Audrey Hurd - GATHERED MASS


Rooted in printmaking, multidisciplinary artist Audrey Hurd’s practice explores the notion of the trace, and the meaning that is inherent in the gestures of making. As we move through the world, following cycles of growth, movement, sorrow and joy, marks are left upon us and we leave our own traces on the other people, places and objects we encounter. Documenting the marks and gestures invoked in the careful creation, archiving, and ultimate disassembly of three amorphous sculptures, Hurd’s work in the exhibition Gathered Mass is centered on the physicality, intimacy, and tangibility of the traces that are around us and within us, and how they act as a material echo of human experience.

Created from the slow, meticulous layering of ephemeral domestic materials such as paint, stucco and wallpaper, the sculptures in Gathered Mass were gradually grown from tiny cores into dense, weighty objects that belie the lightness and delicacy of their constituents.
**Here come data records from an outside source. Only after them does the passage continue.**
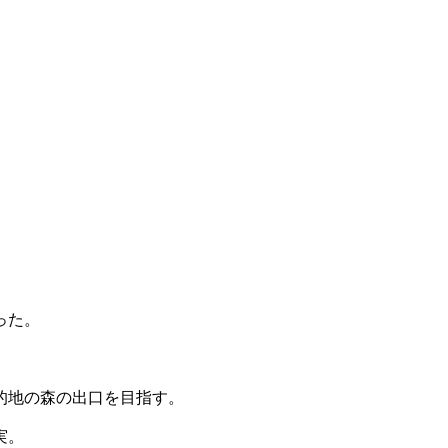
。
った。
。
的地の森の出口を目指す。
実。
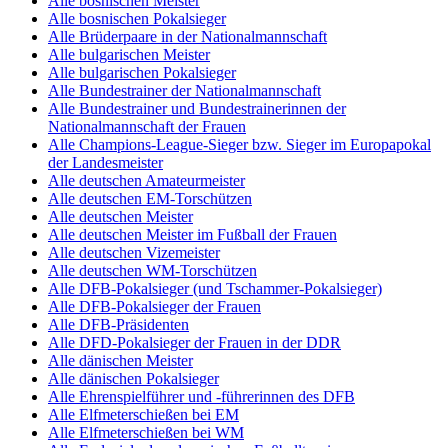
Alle bosnischen Meister
Alle bosnischen Pokalsieger
Alle Brüderpaare in der Nationalmannschaft
Alle bulgarischen Meister
Alle bulgarischen Pokalsieger
Alle Bundestrainer der Nationalmannschaft
Alle Bundestrainer und Bundestrainerinnen der
Nationalmannschaft der Frauen
Alle Champions-League-Sieger bzw. Sieger im Europapokal
der Landesmeister
Alle deutschen Amateurmeister
Alle deutschen EM-Torschützen
Alle deutschen Meister
Alle deutschen Meister im Fußball der Frauen
Alle deutschen Vizemeister
Alle deutschen WM-Torschützen
Alle DFB-Pokalsieger (und Tschammer-Pokalsieger)
Alle DFB-Pokalsieger der Frauen
Alle DFB-Präsidenten
Alle DFD-Pokalsieger der Frauen in der DDR
Alle dänischen Meister
Alle dänischen Pokalsieger
Alle Ehrenspielführer und -führerinnen des DFB
Alle Elfmeterschießen bei EM
Alle Elfmeterschießen bei WM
With the intimate, time consuming ritual of growing the masses daily in her studio, the addition of each new layer of material became a trace of a gesture, of a moment, and of a thought for Hurd, all held within the object and sealed between each carefully applied coating. As each new strata of material was applied, what is underneath was concealed, and yet that material history is held within the sculpture and is inherent in its form – as each layer shapes that which came after it. The physical formation of the masses and the traces of the thoughts and gestures retained within them give a heavy, tangible physicality to the intangible weight of the reflections and emotions carried by the artist throughout their creation.
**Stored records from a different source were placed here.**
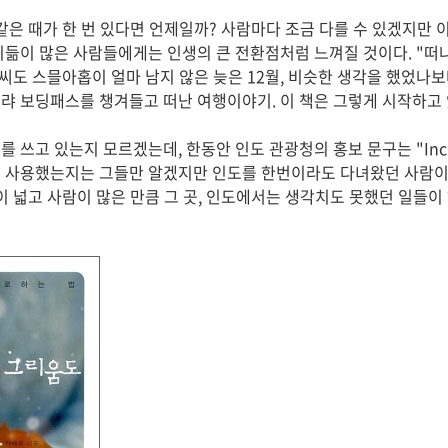
 같은 때가 한 번 있다면 언제일까? 사람마다 조금 다를 수 있겠지만
이듦이 많은 사람들에게는 인생의 큰 전환점처럼 느껴질 것이다. "떠
람씨도 스믈아홉이 얼마 남지 않은 늦은 12월, 비슷한 생각을 했었나보
랴 보딩패스를 챙겨들고 떠난 여행이야기. 이 책은 그렇게 시작하고 
쓰고 있는지 모르겠는데, 한동안 인도 관광청의 홍보 문구는 "Incredi
를 사용했는지는 그들만 알겠지만 인도를 한번이라도 다녀왔던 사람이
땅이 넓고 사람이 많은 만큼 그 곳, 인도에서는 생각치도 못했던 일들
Hurd further emphasizes the importance of the act of making and physical transformation of these objects by chronicling their progressive development through a set of three photo-based lithographs that accompany the sculptures in this exhibition. The three prints document the sequential growth of the sculptures by layering images of the masses in various stages of completion, providing a visible archive of the now invisible gestures of creation. Resembling three giant, haunting irises, the layered prints accentuate Hurd’s interest in the act of making by looking backwards in time to recount the history of each sculpture’s creation.

Once fully formed and documented through the accompanying prints, the dense, visceral sculptures were then slowly deconstructed until all that remained was a small, cross-sectioned piece of each mass that can easily fit in the palm of one’s hand. This cathartic act of carving, chipping and tearing the masses apart reduced them to piles of their material elements, which Hurd once again photographed and printed as four-colour separation lithographs. Conjuring images of piles of ashes or other lifeless remains, the residual traces of the heavy, burdensome objects and the prints that depict them again give a physical tangibility to the incorporeal, emotional process of letting go. Shown together, the prints and sculptures in Gathered Mass offer a material and gestural narrative that speaks to the cyclical nature of life, death, and transformation, and the deep impressions such experiences leave upon us.

Christie Kirchner is a Canadian multidisciplinary artist who is also interested in the meaning inherent in process and materiality. Working primarily in drawing and printmaking, Christie recently completed a Master of Fine Arts degree in Visual Art at York University in Toronto, where she currently lives and works.